When we go to the gym, we often forget about stretching. But this is not a good idea, since stretching makes the body more flexible, improves our emotional state, and reduces pain. This set of exercises will also be useful for those who spend a lot of time in front of the computer. It’s recommended to do these exercises every day. By the way, you don’t even have to go to the gym to do them.
Many researches show that stretching is extremely important to do to reduce tension in the body, so here are 9 exercises to make your neck, shoulders, and back feel better. You’ll just need 10 minutes of free time and a gym mat.
The Owl exercise stretches the muscle that wraps from your sternum and collarbone to behind your ear.
- Straighten up, with the upper part of body relaxed. Slowly turn your head to the right side until your chin is over your shoulder and parallel to the floor.

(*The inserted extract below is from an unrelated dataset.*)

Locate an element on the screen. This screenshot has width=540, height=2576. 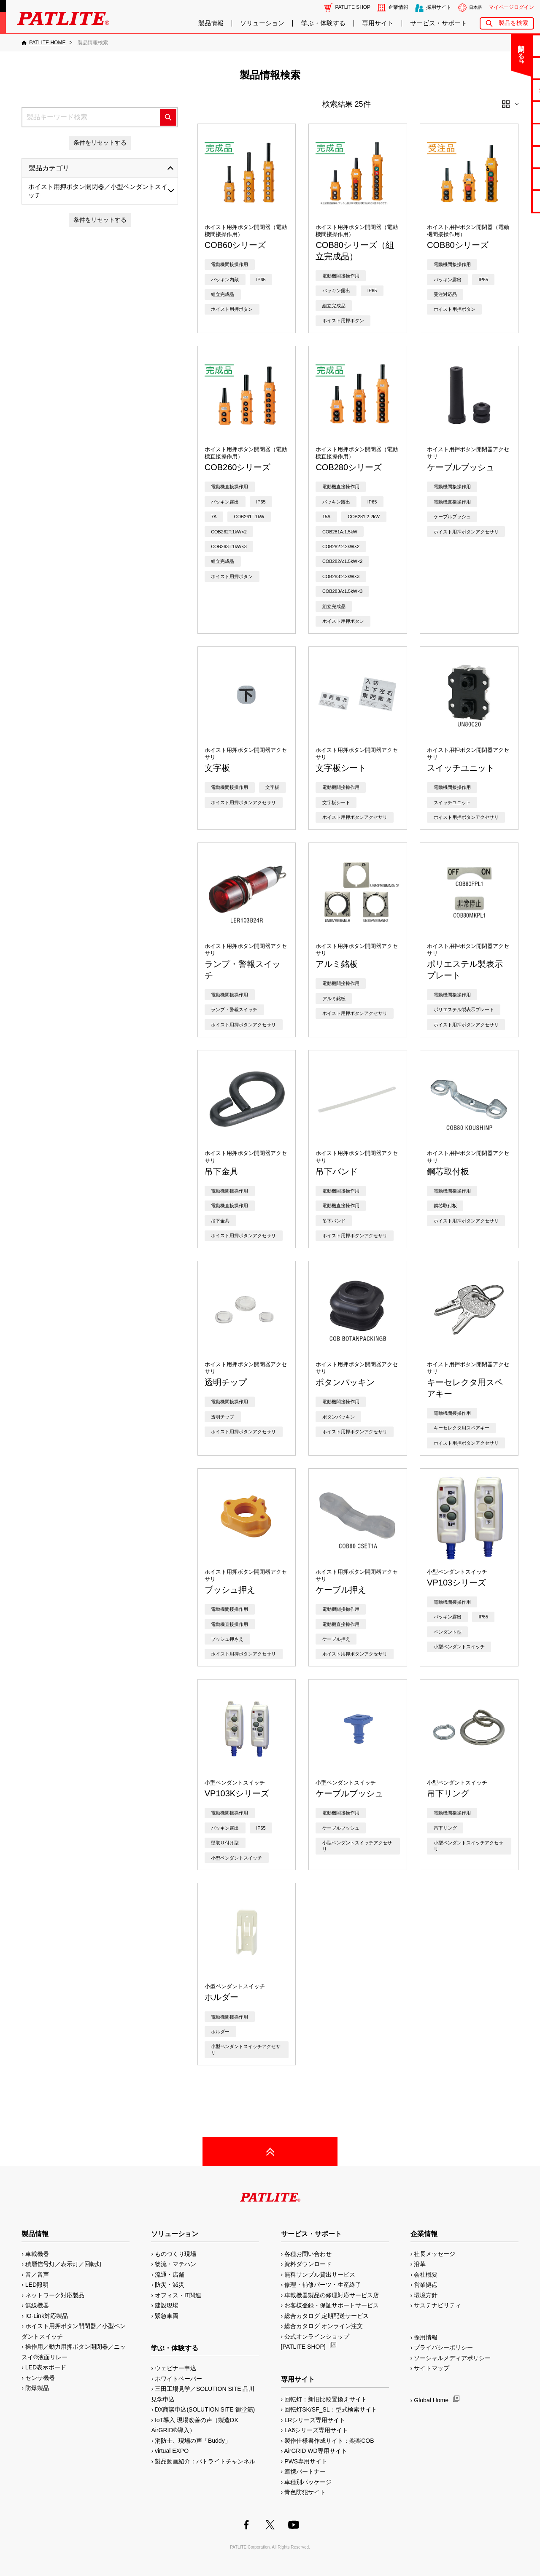
LRシリーズ専用サイト is located at coordinates (314, 2420).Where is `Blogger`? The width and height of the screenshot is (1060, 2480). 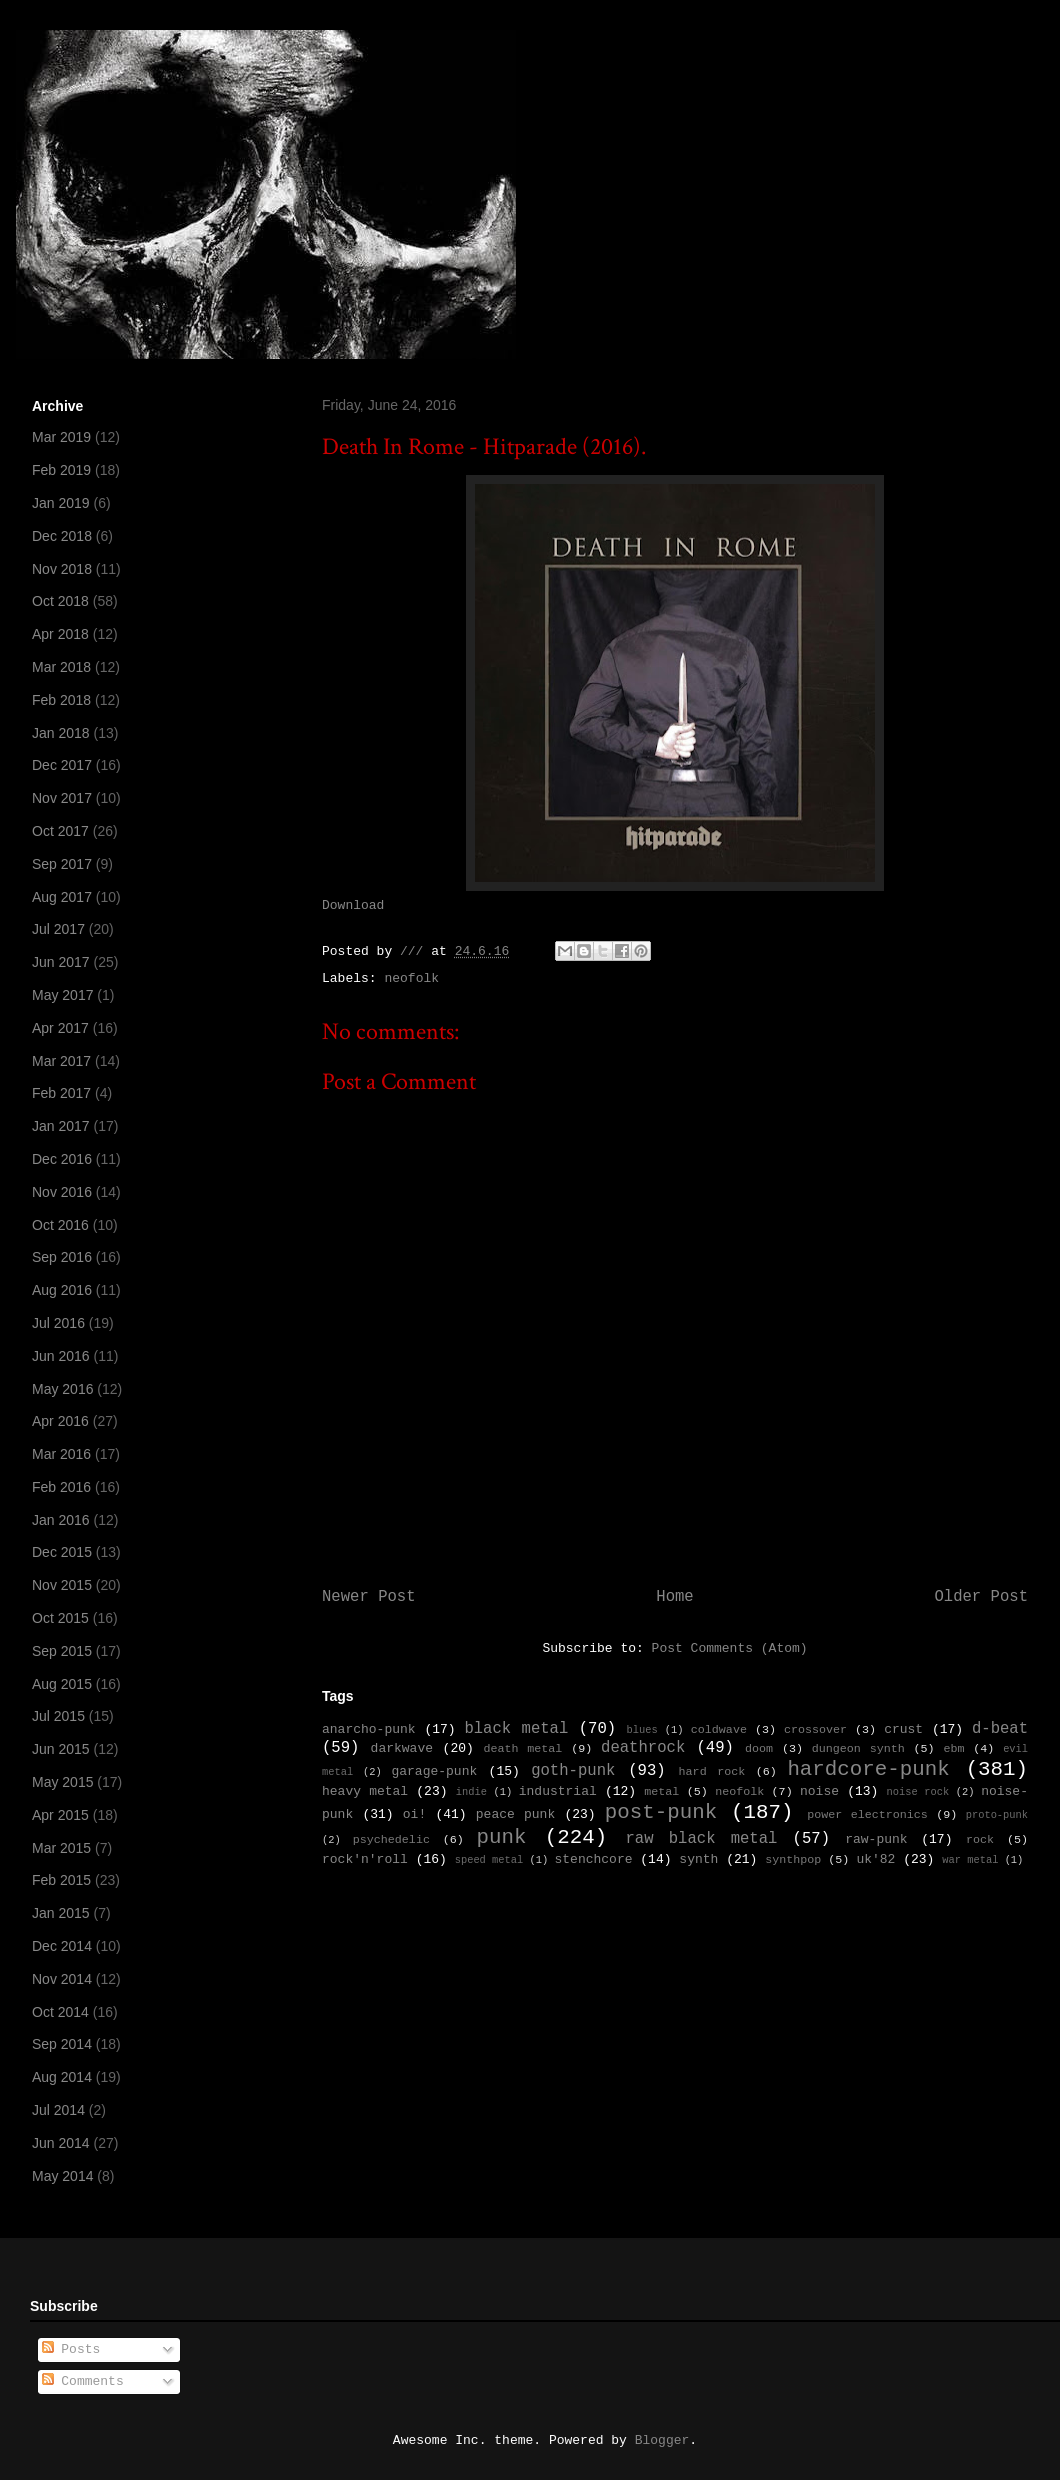
Blogger is located at coordinates (662, 2440).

- In this position, tip your chin downward toward your shoulder and hold for 30 seconds.
- Repeat the exercise on the other side. For a better effect, slightly hold your head with your right or a left hand respectively.
Stretching the neck and the upper part of the back (the upper trapezius muscles on the sides of your neck.)
- In a seated position (on the floor or in a chair), keep your back straight and ground your hips into your seat.
- Bend your arms at your elbows and put your palms on the back of your head just above your neck. In this position, tuck your chin to your chest.
- Hold for 30 seconds, then slowly lift your head up and release your hands. You can also apply some pressure by actively pulling your head down with your palms.
Shoulder girdle stretching
Eagle pose stretches the back of the shoulders (deltoids) and the upper part of the back.
- Reach your arms out to each side and then cross them in front of you, left elbow over the right elbow and hands pointing toward the sky.
- If you can’t wrap your wrists so that your palms meet, place each hand on the opposite shoulder instead and tuck your chin toward your chest. Lift your elbows so that your upper arms are parallel to the floor.
- Hold for 30 seconds. Repeat the exercise after changing the position of your hands.
The 90, 90 stretches your deltoids and pectoral muscles.
- Stand in a doorway, hold your arms up so your elbows are at a 90º angle and your arms form a 90º angle to your body at the shoulder.
- Straighten your back and step with one foot forward. Lean forward.
- Hold for 20-30 seconds. Repeat 2-3 times.